Lea T - Você não tem apoio financeiro para mudar o seu corpo, porque quando você nasce e se vê em um corpo de homem, precisa de ajuda para se transformar, para não ficar coma aquela coisa ridícula, quer dizer, não ridícula, mas aquela coisa que você não gosta. Não existe uma facilitação para fazer a cirurgia, então deveria haver apoio para isso. Por exemplo, você tem pelo de homem e tem que tirar esses pelos, com laser, e o laser custa R$ 1 mil a sessão. Você quer por peito ou tem um queixo enorme, masculino, são coisas que incomodam a gente em um nível muito forte, porque você olha no espelho e vê traços de homem, o que faz com que você viva mal seu corpo. Quando fica comprovado que pessoa é transexual, precisa ajudá-la a fazer isso, senão por isso que são todas prostitutas, porque você vive o corpo errado, então fica desesperada.

ISTOÉ - O que diria para as pessoas que acham que o sistema de saúde não deveria gastar recursos com este tipo de coisa?
Lea T - Olha, eu vou te dar uma estatística: de cada 10 transexuais, quatro se matam. Tem uma quantidade grande de transexual no mundo, então eu acho que todos têm direito, se tem que dar prioridade para outras coisas, a gente também tem que ter essa prioridade. Tem que ter igualdade. Nós sofremos de uma patologia séria, de identidade de gênero, então não dá para dizer quem tem menos prioridade. É um distúrbio, que precisa de atendimento.
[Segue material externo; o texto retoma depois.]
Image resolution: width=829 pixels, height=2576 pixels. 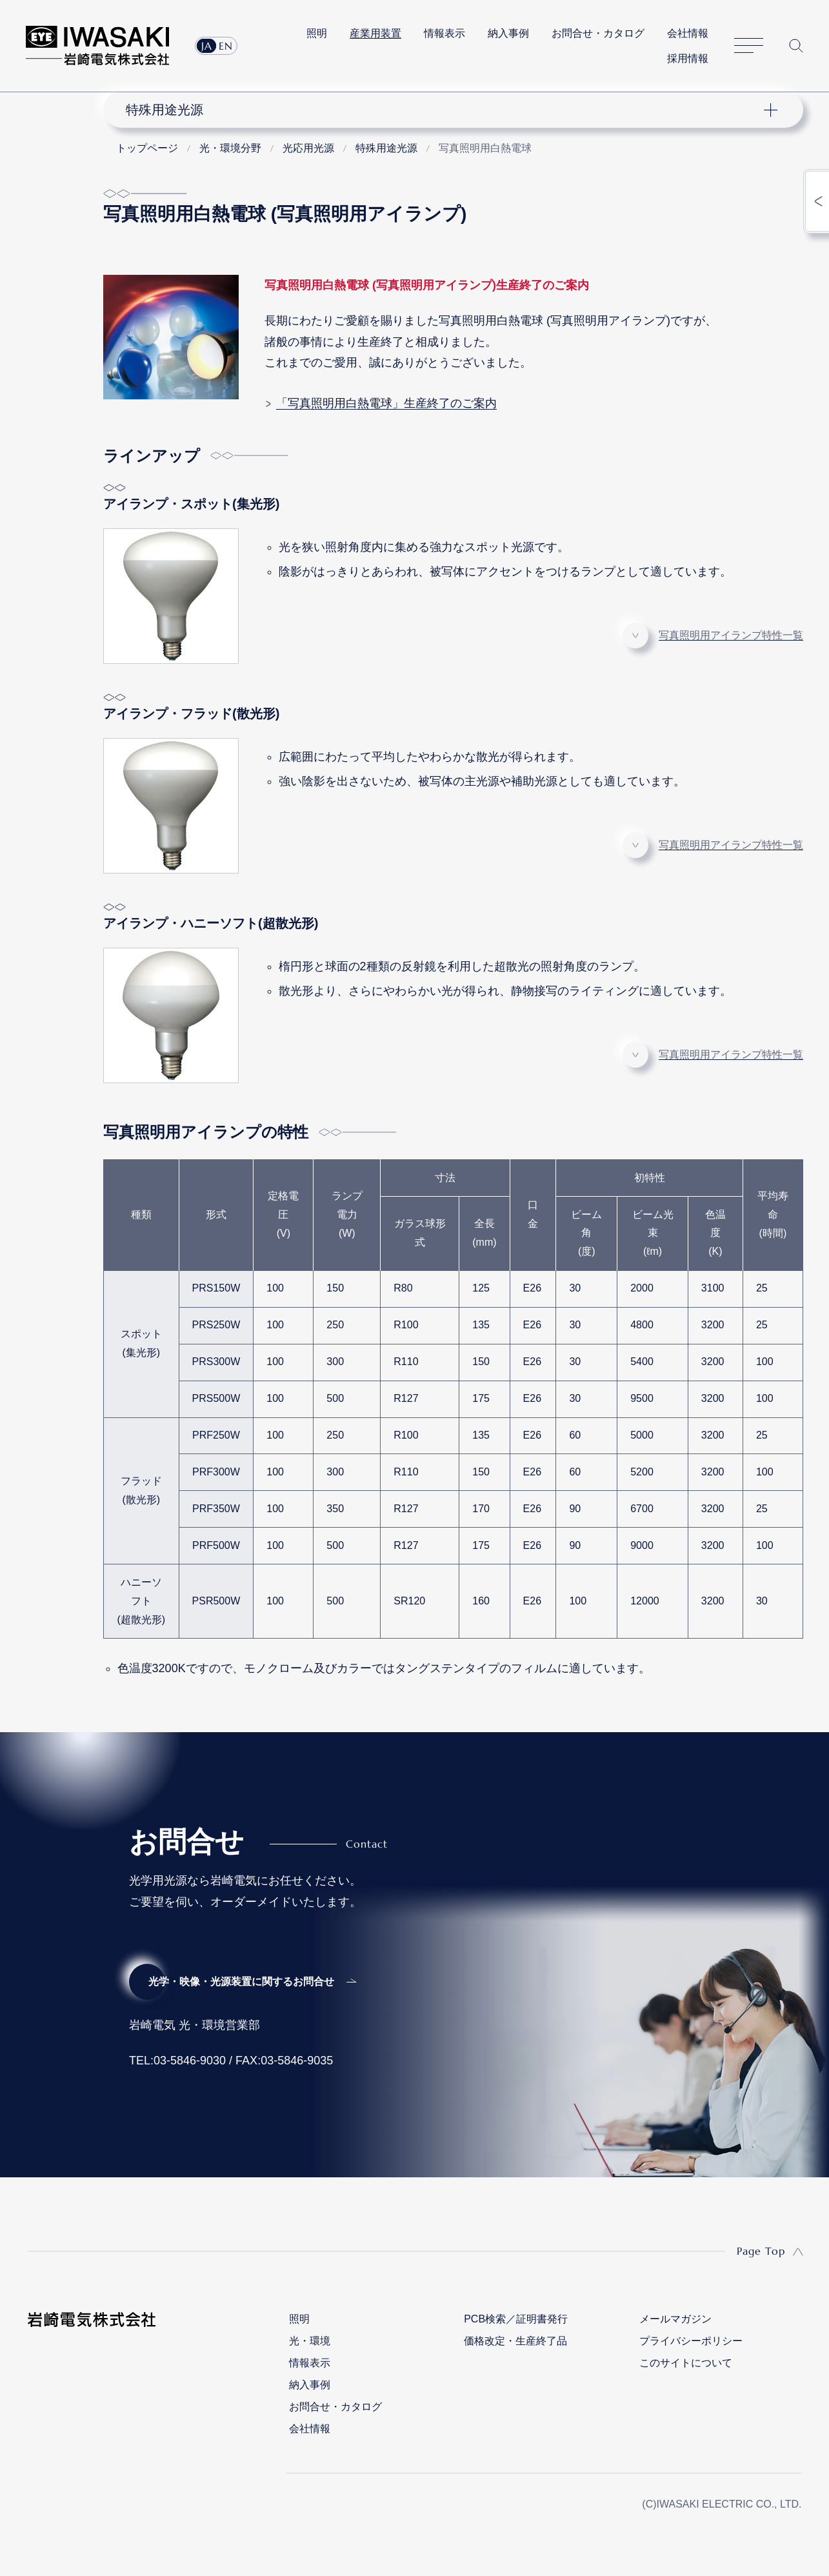 I want to click on 採用情報, so click(x=687, y=58).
ISTOÉ - Foi para levantar a bandeira pelos direitos dos transexuais que decidiu posar nua?
Lea T - Foi, posei por causa disso. Foi uma foto nua, crua, sem maquiagem, do jeito que você é, feia. Eles quiseram mostrar uma coisa verdadeira, mesmo uma transexual, que não está perfeita, boneca, linda, montada, mas ela existe, ela está na página de uma revista como a Vogue.
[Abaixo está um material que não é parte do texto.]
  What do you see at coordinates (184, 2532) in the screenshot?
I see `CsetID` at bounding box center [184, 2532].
ISTOÉ - Foi sua única sessão de fotos nua?
Lea T - Assim que dá para ver o pênis foi a única.

ISTOÉ - Foi difícil?
Lea T - Não. Não gosto do meu corpo, mas não tenho vergonha, eu convivo com ele bem.

ISTOÉ - Tem alguma parte do seu corpo que gosta mais?
Lea T - Tem algumas que eu gosto, outras não.

ISTOÉ - Você se acha bonita?
Lea T - Não. Não acho.

ISTOÉ - Nem nas fotos?
Lea T - Não, não me acho bonita. Eu acho que eu sou um tipo diferente de beleza, um estilo diferente, não sou bonita, com rostinho de boneca.

ISTOÉ - Quem você acha que é bonita?
Lea T - A Raquel Zimmermann (modelo brasileira) acho linda. Eu não sou daqueles que ama as mulheres bonitas, eu gosto das mulheres com imperfeições, amo a Pat Smith (cantora americana), acho ela linda.

ISTOÉ - Você se sente atraída sexualmente por homens ou por mulheres?
Lea T - Eu já experimentei os dois. Eu gosto de dizer que eu gosto da pessoa. Claro que sexualmente eu me sinto mais atraída por homem, hétero. Por isso mesmo que quero fazer a intervenção, para poder ter uma relação mais hétero. Mas isso não significa que depois que eu operar eu me apaixone por uma mulher.

ISTOÉ - Você se sente bem resolvida sexualmente?
Lea T - Não, hoje não. Eu não acho que a relação com alguém que ainda não foi operado seja uma relação hétero, para mim é um relação bissexual.

ISTOÉ - Você está namorando?
Lea T - Não falo a respeito de namoro.